AL Central Notes: Swisher, Rodon, Royals

The Indians have announced that 1B/DH Nick Swisher will be out for the next eight to ten weeks after having surgery on both knees. That would suggest he’s out for the rest of the season. Swisher was in the midst of a disappointing season in the second year of his $56MM deal with Cleveland, hitting .208/.278/.331 in 401 plate appearances. Here’s more from the AL Central.

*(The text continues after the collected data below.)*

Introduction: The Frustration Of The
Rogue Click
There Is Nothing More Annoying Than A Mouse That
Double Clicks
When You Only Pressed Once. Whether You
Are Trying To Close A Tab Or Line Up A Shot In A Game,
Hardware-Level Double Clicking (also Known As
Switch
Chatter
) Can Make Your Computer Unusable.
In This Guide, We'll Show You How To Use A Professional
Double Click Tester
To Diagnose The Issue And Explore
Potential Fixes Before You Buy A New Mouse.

  • GM Rick Hahn says the White Sox haven’t yet decided whether they’ll promote 2014 third overall draft pick Carlos Rodon once rosters expand in September, Colleen Kane of the Chicago Tribune tweets. If they do promote him, they could use him as a starter. The White Sox recently promoted Rodon to Triple-A Charlotte after pitching well in four appearances for Class A+ Winston-Salem.
  • We still can’t get a clear read on the 2013 James Shields / Wil Myers trade between the Royals and the Rays because some of the secondary players involved haven’t yet reached their potential, Rob Neyer of FOX Sports writes. For example, the Rays received minor league infielder Patrick Leonard in the deal, and he’s currently hitting .293/.372/.470 in 476 plate appearances for Class A+ Charlotte (the Charlotte team based in Florida, not the Triple-A team mentioned above) as a 21-year-old. Also, 25-year-old Mike Montgomery, another Rays acquisition, has gradually improved at Triple-A.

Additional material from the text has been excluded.